Frakt’s article on health effects of commuting resonated with my past life of an eight to nine Monday through Friday worker.  My commute to work became increasingly difficult and stressful when we had our first child.  Leaving in the mornings were filled with anxiety of getting our baby to daycare on time and missing traffic to get to work on time.  Then the commute home meant leaving work at a certain time to get the baby before the center closed.  That anxiety led to stress at work.  I was afraid meetings would run late as they often did or there would be traffic on the way home which would all delay me from picking up our son.  My husband’s commute was even worse so there was never a chance to switch responsibilities.  By the time we got home, we were both exhausted from the day’s stress, leaving us with little energy to really enjoy time with our son. 

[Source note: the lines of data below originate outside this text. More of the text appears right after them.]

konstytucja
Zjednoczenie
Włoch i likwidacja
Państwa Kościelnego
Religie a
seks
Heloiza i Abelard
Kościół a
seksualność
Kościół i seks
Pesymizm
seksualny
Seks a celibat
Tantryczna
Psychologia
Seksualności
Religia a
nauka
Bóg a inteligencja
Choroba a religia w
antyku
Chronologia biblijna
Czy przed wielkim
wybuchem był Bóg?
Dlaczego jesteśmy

We were on the verge of breaking down when we were both offered opportunities that allowed for flexibility and a significant cut in our commute time.  Working with EBC, I don’t have to commute and can work from home or my nearby coffee shop.  Eliminating our commutes thanks to our new flexible schedules gives us more time to take care of ourselves and our new baby boy.  In positions where a flexible work schedule was not offered, I felt an extra stress from my job plus a feeling that my employer did not care about my personal life outside of the office.  Those factors often lead employees like me to resent their job and care less about the quality of work they produce.  With this new opportunity for flexible work and less overall stress from a daily commute, I want to produce quality work for an employer I know cares about my well-being.  It goes a very long way to show your employee you trust them by offering options to help balance their work/life.  We can all benefit from less time in the traffic zone and more time at home.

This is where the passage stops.